» Your goal
Pull out each line of the data that includes the word "Polat".

(Saved data entries)
□ □ □ □

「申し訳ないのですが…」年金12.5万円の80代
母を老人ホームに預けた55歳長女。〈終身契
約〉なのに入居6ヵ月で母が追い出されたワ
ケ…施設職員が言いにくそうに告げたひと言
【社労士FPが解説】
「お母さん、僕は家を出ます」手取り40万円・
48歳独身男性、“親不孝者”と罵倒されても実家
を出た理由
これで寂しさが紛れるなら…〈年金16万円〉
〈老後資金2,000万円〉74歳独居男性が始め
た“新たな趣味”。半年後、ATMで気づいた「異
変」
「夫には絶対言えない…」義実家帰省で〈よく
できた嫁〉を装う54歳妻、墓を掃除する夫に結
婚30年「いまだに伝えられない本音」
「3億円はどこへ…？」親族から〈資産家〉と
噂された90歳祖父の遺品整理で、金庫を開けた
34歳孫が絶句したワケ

□ □ □ □

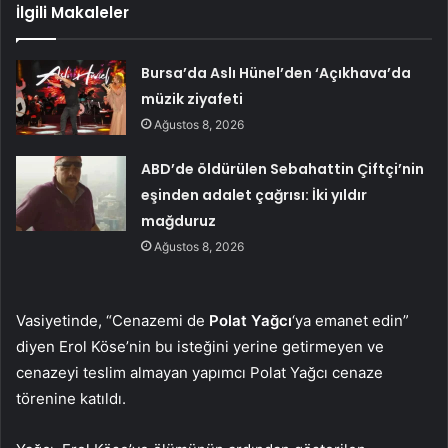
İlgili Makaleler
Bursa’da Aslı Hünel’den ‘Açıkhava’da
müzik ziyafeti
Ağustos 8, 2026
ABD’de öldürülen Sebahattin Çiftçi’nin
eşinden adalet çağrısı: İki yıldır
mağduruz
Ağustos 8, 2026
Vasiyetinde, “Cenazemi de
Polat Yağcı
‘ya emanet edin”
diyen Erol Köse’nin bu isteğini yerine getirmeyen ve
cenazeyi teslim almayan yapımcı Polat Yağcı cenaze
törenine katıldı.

□ □ □ □

» Response to this exercise
Polat Yağcı
cenazeyi teslim almayan yapımcı Polat Yağcı cenaze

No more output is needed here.